C. Scott Hemphill
Associate Professor of Law and Milton Handler Fellow
Assistant Info
Courses/Current Research
- Antitrust
- Intellectual Property
- Regulated Industries
Education
- Stanford Law School, J.D., 2001; Nathan Abbott Scholar (first in class)
- Stanford University, Ph.D. candidate (Economics); M.A., 2001
- London School of Economics and Political Science, M.Sc. (Economics), 1997; Fulbright Scholar, 1996-1997
- Harvard College, A.B., Social Studies, magna cum laude, 1994
Detailed Biography
Articles Editor, Stanford Law Review. Law clerk to Judge Richard A. Posner, U.S. Court of Appeals for the Seventh Circuit, 2002-2003. Law clerk to Justice Antonin Scalia, Supreme Court of the United States, 2003-2004. John M. Olin Fellow, Columbia Law School, 2004-2006.

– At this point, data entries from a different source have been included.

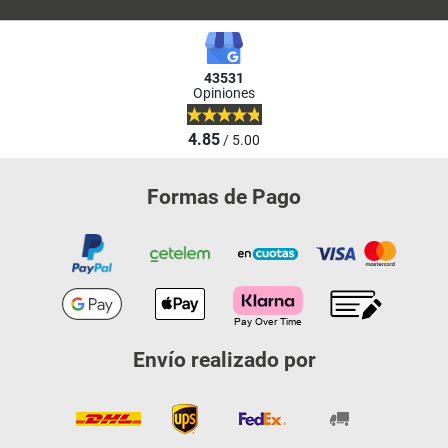
43531
Opiniones
4.85
/ 5.00
Formas de Pago
Envío realizado por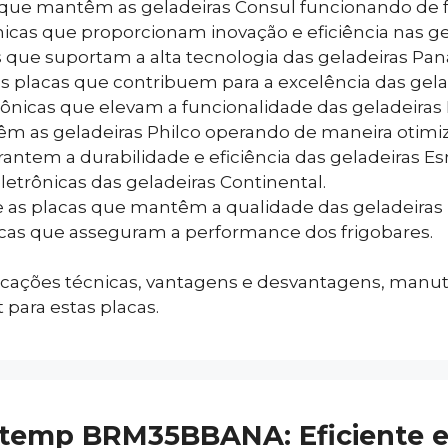
 que mantêm as geladeiras Consul funcionando de f
nicas que proporcionam inovação e eficiência nas g
s que suportam a alta tecnologia das geladeiras Pan
as placas que contribuem para a excelência das gel
rônicas que elevam a funcionalidade das geladeiras 
têm as geladeiras Philco operando de maneira otimi
antem a durabilidade e eficiência das geladeiras Es
eletrônicas das geladeiras Continental.
e as placas que mantêm a qualidade das geladeiras
nicas que asseguram a performance dos frigobares.
ficações técnicas, vantagens e desvantagens, manu
 para estas placas.
stemp BRM35BBANA: Eficiente e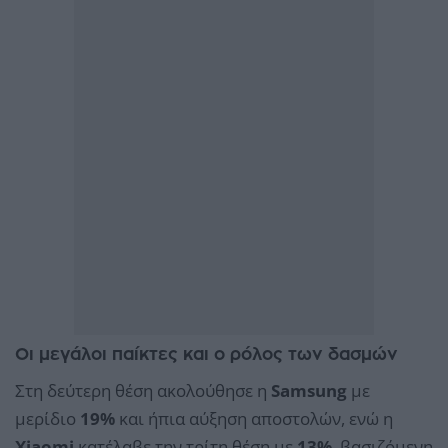
Οι μεγάλοι παίκτες και ο ρόλος των δασμών
Στη δεύτερη θέση ακολούθησε η
Samsung
με
μερίδιο
19%
και ήπια αύξηση αποστολών, ενώ η
Xiaomi
κατέλαβε την τρίτη θέση με
13%
, βασιζόμενη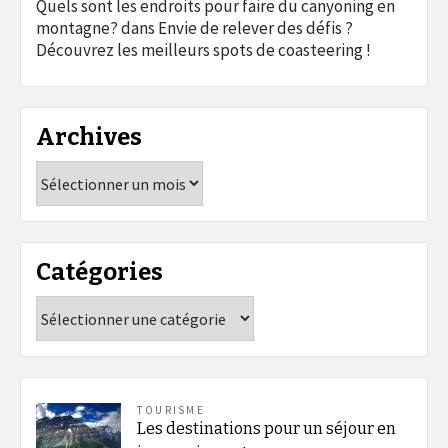
Quels sont les endroits pour faire du canyoning en
montagne?
dans
Envie de relever des défis ?
Découvrez les meilleurs spots de coasteering !
Archives
Archives
Catégories
Catégories
TOURISME
Les destinations pour un séjour en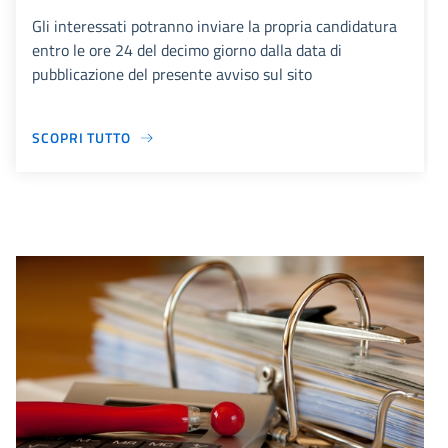
Gli interessati potranno inviare la propria candidatura
entro le ore 24 del decimo giorno dalla data di
pubblicazione del presente avviso sul sito
SCOPRI TUTTO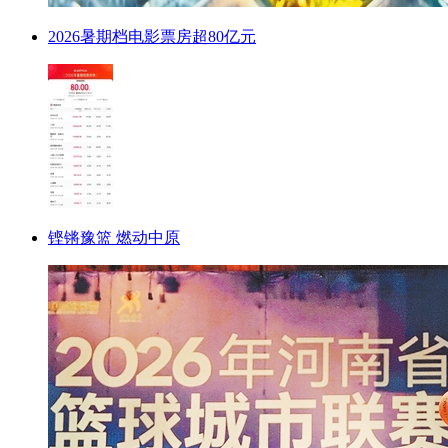
2026暑期档电影票房超80亿元
铿锵豫篮 燃动中原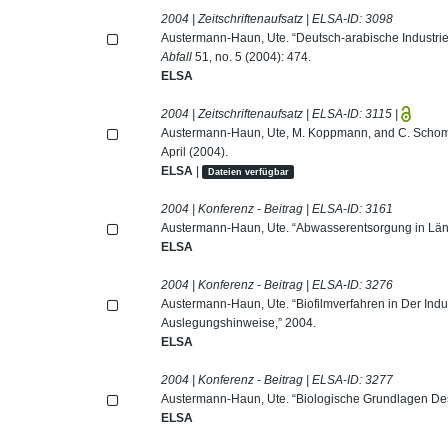
2004 | Zeitschriftenaufsatz | ELSA-ID:
3098
Austermann-Haun, Ute. “Deutsch-arabische Industr
Abfall
51, no. 5 (2004): 474.
ELSA
2004 | Zeitschriftenaufsatz | ELSA-ID:
3115
|
Austermann-Haun, Ute, M. Koppmann, and C. Schom
April (2004).
ELSA
|
Dateien verfügbar
2004 | Konferenz - Beitrag | ELSA-ID:
3161
Austermann-Haun, Ute. “Abwasserentsorgung in Ländl
ELSA
2004 | Konferenz - Beitrag | ELSA-ID:
3276
Austermann-Haun, Ute. “Biofilmverfahren in Der Ind
Auslegungshinweise,” 2004.
ELSA
2004 | Konferenz - Beitrag | ELSA-ID:
3277
Austermann-Haun, Ute. “Biologische Grundlagen De
ELSA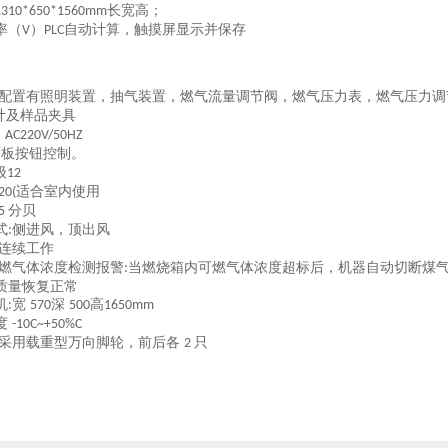
长宽高
；
1310*650*1560mm
率（
）
自动计算，触摸屏显示并保存
V
PLC
配置有照明装置，抽气装置，燃气流量调节阀，燃气压力表，燃气压力调
计及样品夹具
相
AC220V/50HZ
面板按钮控制。
级
12
适合室内使用
P20(
分贝
45
式
侧进风，顶出风
:
连续工作
燃气体浓度检测报警
当燃烧箱内可燃气体浓度超标后，机器自动切断煤
:
质量恢复正常
机
宽
深
高
:
570
500
1650mm
度
-10C~+50%C
 采用载重型万向脚轮，前后各
只
2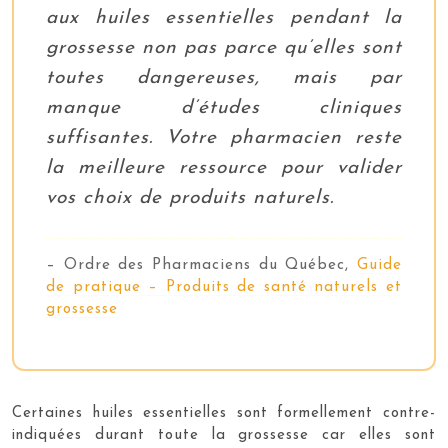
aux huiles essentielles pendant la
grossesse non pas parce qu’elles sont
toutes dangereuses, mais par
manque d’études cliniques
suffisantes. Votre pharmacien reste
la meilleure ressource pour valider
vos choix de produits naturels.
– Ordre des Pharmaciens du Québec,
Guide
de pratique – Produits de santé naturels et
grossesse
Certaines huiles essentielles sont formellement contre-
indiquées durant toute la grossesse car elles sont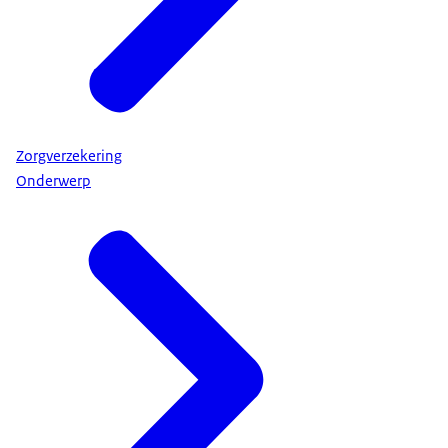
Zorgverzekering
Onderwerp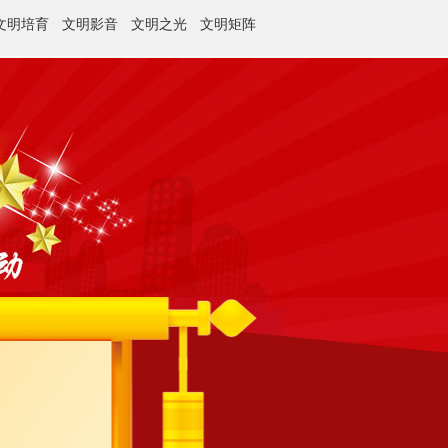
文明培育
文明影音
文明之光
文明矩阵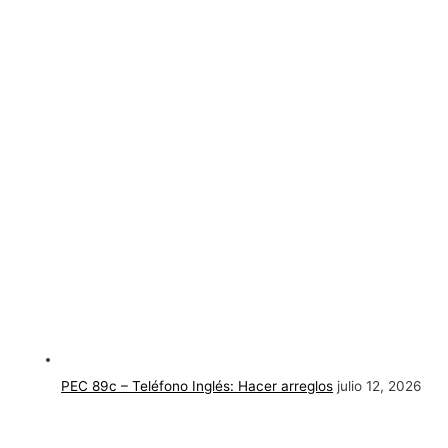
PEC 89c – Teléfono Inglés: Hacer arreglos
julio 12, 2026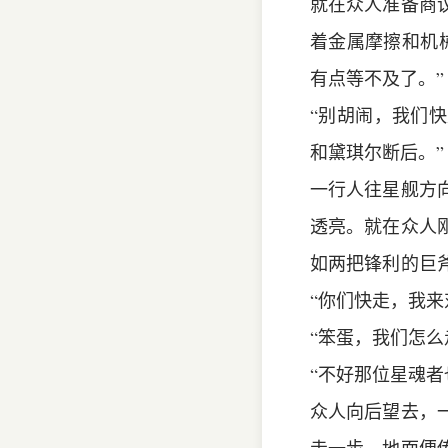
就在众人准备商
着金属摩擦和机
有点等不及了。”
“别胡闹，我们
和黛琪尔断后。”
一行人往星舰方
透亮。就在众人
如两把锋利的巨
“你们快走，我来
“笨蛋，我们怎么
“不好那位星魂者
众人向后望去，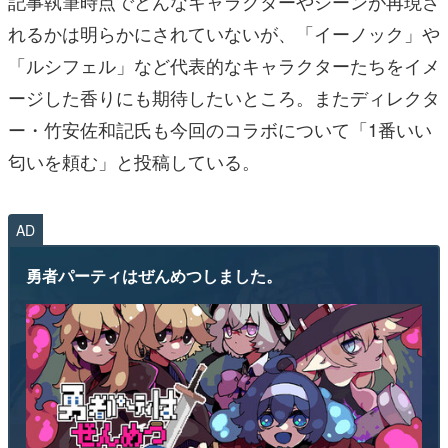
記事執筆時点でどんなキャラクターやシーンが再現さ
れるかは明らかにされていないが、「イーノック」や
「ルシフェル」など代表的なキャラクターたちをイメ
ージした香りにも期待したいところ。またディレクタ
ー・竹安佐和記氏も今回のコラボについて「1番いい
匂いを頼む」と投稿している。
AD
勇者パーティはぜんめつしました。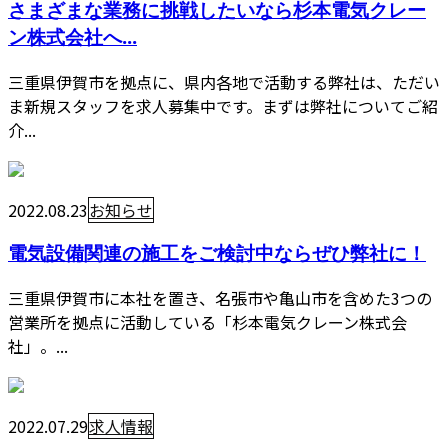
さまざまな業務に挑戦したいなら杉本電気クレー
ン株式会社へ...
三重県伊賀市を拠点に、県内各地で活動する弊社は、ただい
ま新規スタッフを求人募集中です。まずは弊社についてご紹
介...
2022.08.23
お知らせ
電気設備関連の施工をご検討中ならぜひ弊社に！
三重県伊賀市に本社を置き、名張市や亀山市を含めた3つの
営業所を拠点に活動している「杉本電気クレーン株式会
社」。...
2022.07.29
求人情報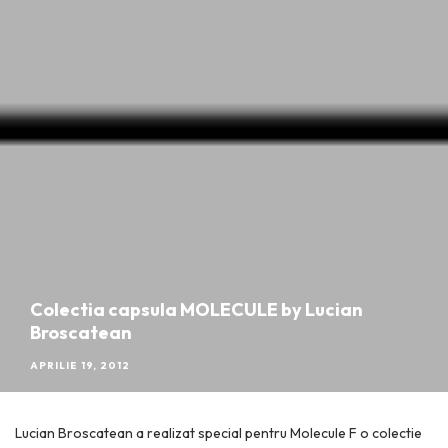
Colectia capsula MOLECULE by Lucian
Broscatean
APRILIE 19, 2012
Lucian Broscatean a realizat special pentru Molecule F o colectie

Joined the Columbia faculty in 2006. Member, American Law and Economics Association. Term member, Council on Foreign Relations.
Research and teaching focus on the balance between innovation and competition established by antitrust law, intellectual property, and sector-specific regulation.
Scholarly work includes "Paying for Delay: Pharmaceutical Patent Settlement as a Regulatory Design Problem," 81 New York University Law Review 1553 (2006); "Network Neutrality and the False Promise of Zero-Price Regulation," 25 Yale Journal on Regulation 135 (2008); "The Law, Culture, and Economics of Fashion," 61 Stanford Law Review 1147 (2009) (with Jeannie Suk); and "An Aggregate Approach to Antitrust: Using New Data and Rulemaking to Preserve Drug Competition," 109 Columbia Law Review 629 (2009).